*** Data extract Section Begins ***

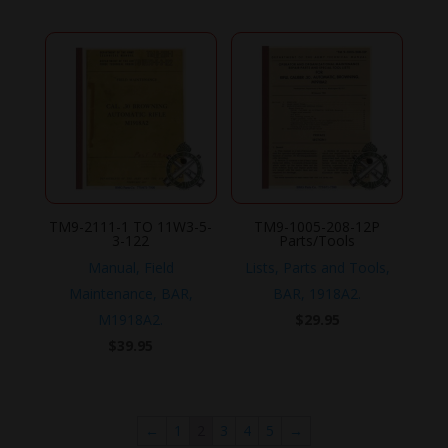
TM9-2111-1 TO 11W3-5-
TM9-1005-208-12P
3-122
Parts/Tools
Manual, Field
Lists, Parts and Tools,
Maintenance, BAR,
BAR, 1918A2.
M1918A2.
$
29.95
$
39.95
←
1
2
3
4
5
→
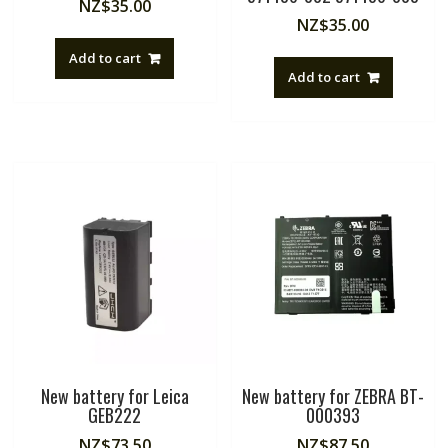
NZ$
35.00
NZ$
35.00
Add to cart
Add to cart
New battery for Leica
New battery for ZEBRA BT-
GEB222
000393
NZ$
73.50
NZ$
87.50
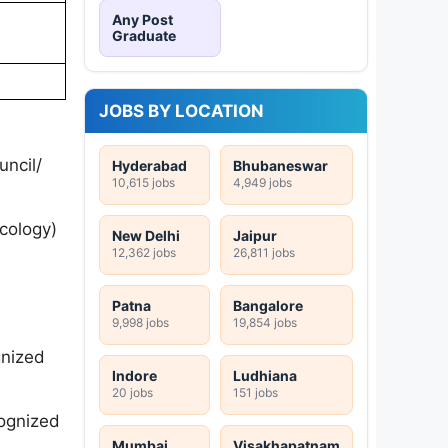
Any Post
Graduate
JOBS BY LOCATION
ncil/
Hyderabad
Bhubaneswar
10,615 jobs
4,949 jobs
cology)
New Delhi
Jaipur
12,362 jobs
26,811 jobs
Patna
Bangalore
9,998 jobs
19,854 jobs
gnized
Indore
Ludhiana
20 jobs
151 jobs
cognized
Mumbai
Visakhapatnam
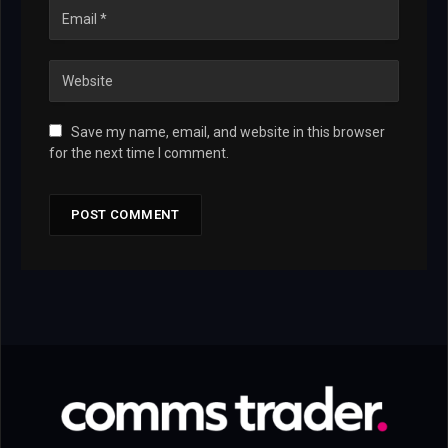
Save my name, email, and website in this browser
for the next time I comment.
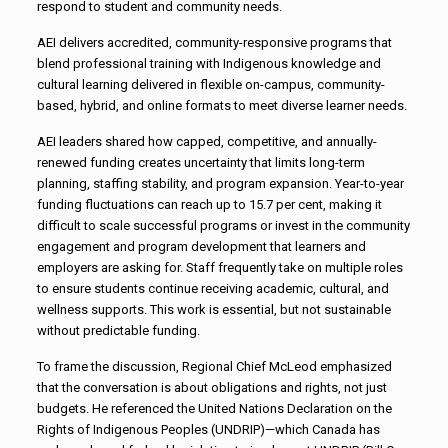
respond to student and community needs.
AEI delivers accredited, community-responsive programs that
blend professional training with Indigenous knowledge and
cultural learning delivered in flexible on-campus, community-
based, hybrid, and online formats to meet diverse learner needs.
AEI leaders shared how capped, competitive, and annually-
renewed funding creates uncertainty that limits long-term
planning, staffing stability, and program expansion. Year-to-year
funding fluctuations can reach up to 15.7 per cent, making it
difficult to scale successful programs or invest in the community
engagement and program development that learners and
employers are asking for. Staff frequently take on multiple roles
to ensure students continue receiving academic, cultural, and
wellness supports. This work is essential, but not sustainable
without predictable funding.
To frame the discussion, Regional Chief McLeod emphasized
that the conversation is about obligations and rights, not just
budgets. He referenced the United Nations Declaration on the
Rights of Indigenous Peoples (UNDRIP)—which Canada has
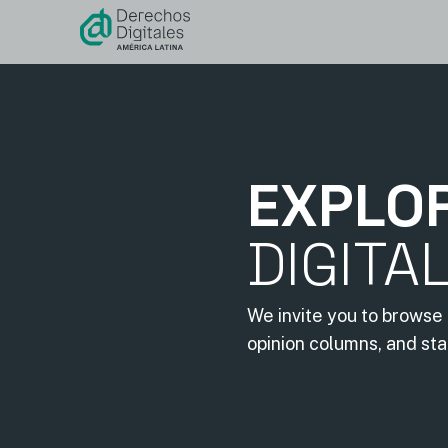
content
EXPLO
DIGITA
We invite you to browse 
opinion columns, and st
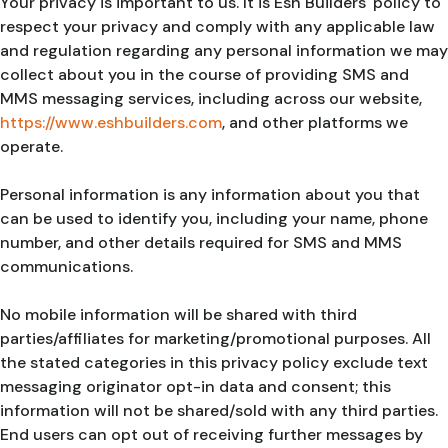
Your privacy is important to us. It is Esh Builders' policy to
respect your privacy and comply with any applicable law
and regulation regarding any personal information we may
collect about you in the course of providing SMS and
MMS messaging services, including across our website,
https://www.eshbuilders.com
, and other platforms we
operate.
Personal information is any information about you that
can be used to identify you, including your name, phone
number, and other details required for SMS and MMS
communications.
No mobile information will be shared with third
parties/affiliates for marketing/promotional purposes. All
the stated categories in this privacy policy exclude text
messaging originator opt-in data and consent; this
information will not be shared/sold with any third parties.
End users can opt out of receiving further messages by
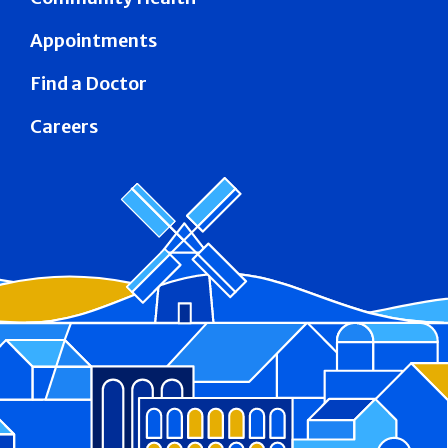
Appointments
Find a Doctor
Careers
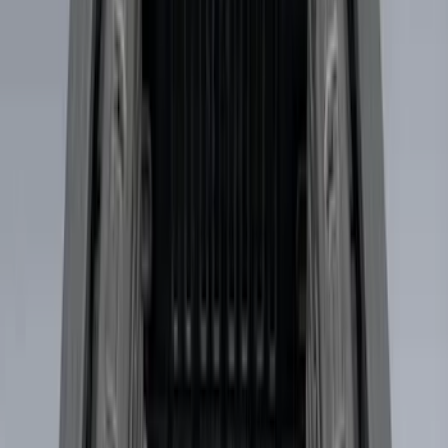
$101 - $200
(
36
)
$201 - $500
(
32
)
$501 - Above
(
4
)
Sort
Sort
: Best Sellers
7 results
Bed/Cargo Area
Results
(
7
)
Brand
:
Genuine Ford Accessory
Price
:
$0 - $50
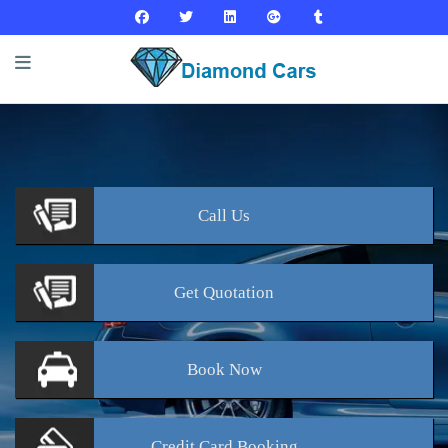
Call
Us
Get
Quotation
Book
Now
Credit Card
Booking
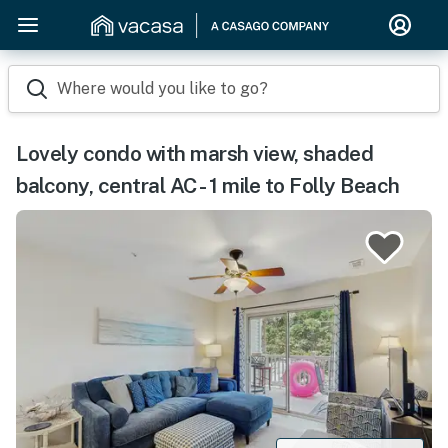
Where would you like to go?
Lovely condo with marsh view, shaded
balcony, central AC - 1 mile to Folly Beach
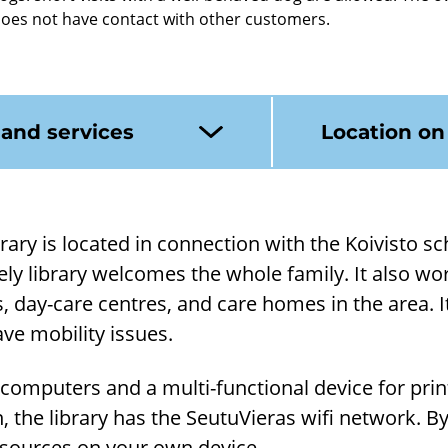
does not have contact with other customers.
 and services
Location o
rary is loc­ated in con­nec­tion with the Koiv­isto s
ely lib­rary wel­comes the whole fam­ily. It also wo
, day-​care centres, and care homes in the area. It'
ve mo­bil­ity is­sues.
 com­puters and a multi-​functional device for print
on, the lib­rary has the Seu­tuVi­eras wifi net­work. B
​resources on your own device.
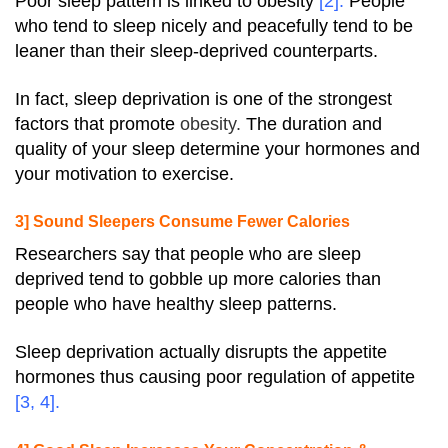
Poor sleep pattern is linked to
obesity
[2]
.
People
who tend to sleep nicely and peacefully tend to be
leaner than their sleep-deprived counterparts.
In fact, sleep deprivation is one of the strongest
factors that promote
obesity.
The duration and
quality of your sleep determine your hormones and
your motivation to exercise.
3] Sound Sleepers Consume Fewer Calories
Researchers say that people who are sleep
deprived tend to gobble up more
calories
than
people who have healthy sleep patterns.
Sleep deprivation actually disrupts the appetite
hormones thus causing poor regulation of appetite
[
3
,
4
].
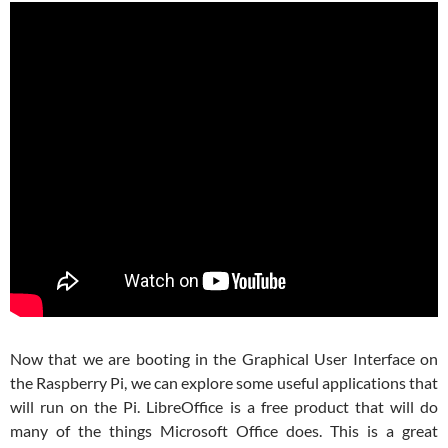
Now that we are booting in the Graphical User Interface on
the Raspberry Pi, we can explore some useful applications that
will run on the Pi. LibreOffice is a free product that will do
many of the things Microsoft Office does. This is a great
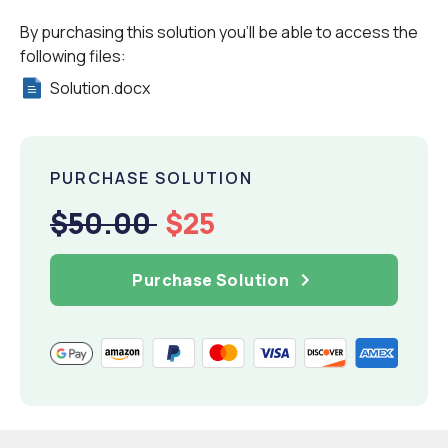
By purchasing this solution you'll be able to access the
following files:
Solution.docx
PURCHASE SOLUTION
$50.00
$25
Purchase Solution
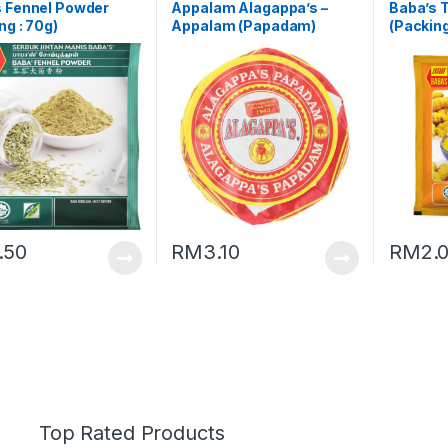
s Fennel Powder
Appalam Alagappa’s –
Baba’s 
ng : 70g)
Appalam (Papadam)
(Packing
(Packing : 100g)
.50
RM
3.10
RM
2.
Top Rated Products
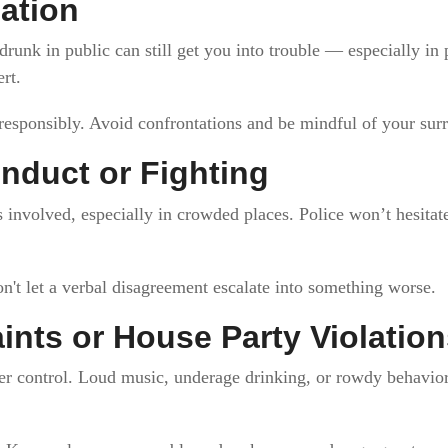
cation
drunk in public can still get you into trouble — especially in
rt.
responsibly. Avoid confrontations and be mindful of your sur
nduct or Fighting
 involved, especially in crowded places. Police won’t hesitat
n't let a verbal disagreement escalate into something worse.
nts or House Party Violation
r control. Loud music, underage drinking, or rowdy behavior 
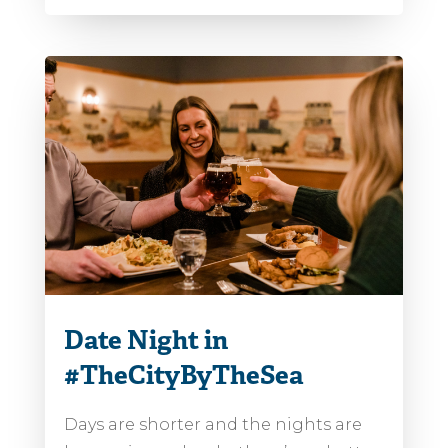
Date Night in
#TheCityByTheSea
Days are shorter and the nights are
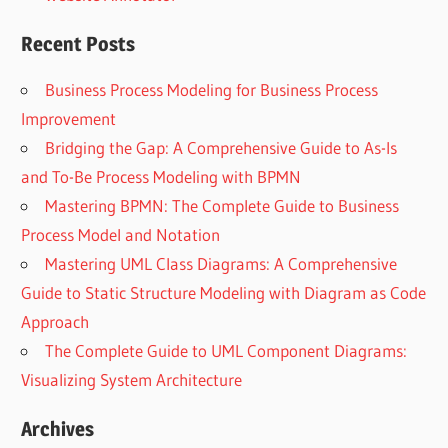
Recent Posts
Business Process Modeling for Business Process
Improvement
Bridging the Gap: A Comprehensive Guide to As-Is
and To-Be Process Modeling with BPMN
Mastering BPMN: The Complete Guide to Business
Process Model and Notation
Mastering UML Class Diagrams: A Comprehensive
Guide to Static Structure Modeling with Diagram as Code
Approach
The Complete Guide to UML Component Diagrams:
Visualizing System Architecture
Archives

*** Data extract Section Ends ***

■ Aim of the exercise: Scan the listing above for the word "Mastering" and copy every line that holds it.

■ Response to the task:
Mastering BPMN: The Complete Guide to Business
Mastering UML Class Diagrams: A Comprehensive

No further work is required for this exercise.